Information given —
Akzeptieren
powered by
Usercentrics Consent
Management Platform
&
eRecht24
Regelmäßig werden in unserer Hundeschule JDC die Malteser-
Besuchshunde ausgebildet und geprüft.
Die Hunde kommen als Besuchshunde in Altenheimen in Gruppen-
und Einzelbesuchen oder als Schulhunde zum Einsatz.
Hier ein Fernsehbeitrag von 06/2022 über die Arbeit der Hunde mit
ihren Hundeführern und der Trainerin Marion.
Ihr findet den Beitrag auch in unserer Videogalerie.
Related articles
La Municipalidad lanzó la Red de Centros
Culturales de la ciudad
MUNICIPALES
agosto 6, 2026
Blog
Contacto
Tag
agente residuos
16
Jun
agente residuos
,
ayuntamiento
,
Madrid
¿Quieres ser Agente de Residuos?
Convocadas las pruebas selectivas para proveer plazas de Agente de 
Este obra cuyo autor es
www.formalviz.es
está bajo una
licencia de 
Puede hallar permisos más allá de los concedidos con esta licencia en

What you will do — Nothing in the data may differ; print all of it exactly as written.

Task response —
Akzeptieren
powered by
Usercentrics Consent
Management Platform
&
eRecht24
Regelmäßig werden in unserer Hundeschule JDC die Malteser-
Besuchshunde ausgebildet und geprüft.
Die Hunde kommen als Besuchshunde in Altenheimen in Gruppen-
und Einzelbesuchen oder als Schulhunde zum Einsatz.
Hier ein Fernsehbeitrag von 06/2022 über die Arbeit der Hunde mit
ihren Hundeführern und der Trainerin Marion.
Ihr findet den Beitrag auch in unserer Videogalerie.
Related articles
La Municipalidad lanzó la Red de Centros
Culturales de la ciudad
MUNICIPALES
agosto 6, 2026
Blog
Contacto
Tag
agente residuos
16
Jun
agente residuos
,
ayuntamiento
,
Madrid
¿Quieres ser Agente de Residuos?
Convocadas las pruebas selectivas para proveer plazas de Agente de 
Este obra cuyo autor es
www.formalviz.es
está bajo una
licencia de 
Puede hallar permisos más allá de los concedidos con esta licencia en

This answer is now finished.